# Extracted material

···

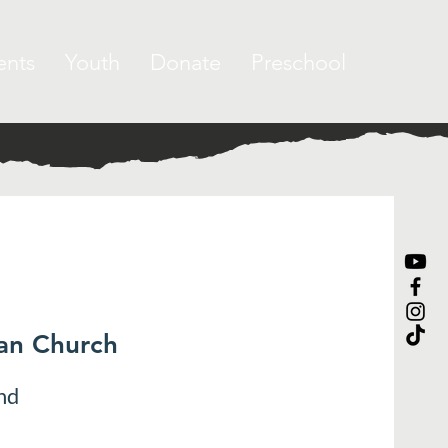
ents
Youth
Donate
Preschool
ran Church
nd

···

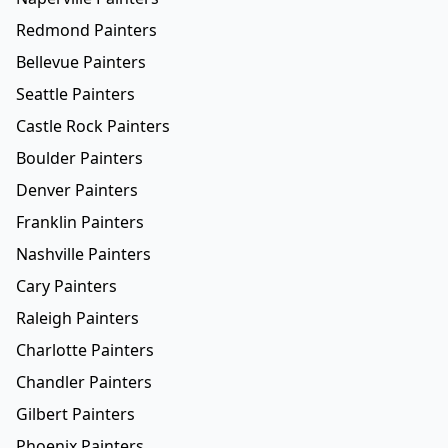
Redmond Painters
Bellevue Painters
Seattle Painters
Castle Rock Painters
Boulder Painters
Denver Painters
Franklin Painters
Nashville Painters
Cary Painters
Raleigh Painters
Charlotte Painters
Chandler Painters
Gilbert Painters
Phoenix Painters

···

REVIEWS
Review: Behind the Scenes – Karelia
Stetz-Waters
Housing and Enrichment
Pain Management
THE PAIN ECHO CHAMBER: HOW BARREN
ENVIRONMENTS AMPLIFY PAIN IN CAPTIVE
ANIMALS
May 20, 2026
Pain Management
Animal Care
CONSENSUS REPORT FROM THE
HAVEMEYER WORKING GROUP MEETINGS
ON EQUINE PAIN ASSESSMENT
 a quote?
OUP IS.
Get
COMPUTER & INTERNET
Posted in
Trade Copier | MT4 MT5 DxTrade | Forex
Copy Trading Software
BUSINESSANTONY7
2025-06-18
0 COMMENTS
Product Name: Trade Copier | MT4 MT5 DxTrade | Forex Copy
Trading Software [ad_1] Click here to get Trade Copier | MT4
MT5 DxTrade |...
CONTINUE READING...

···

# Work to be completed
Wherever the string "Software" appears in the entries, copy that line.

# Response below
Copy Trading Software
Trading Software [ad_1] Click here to get Trade Copier | MT4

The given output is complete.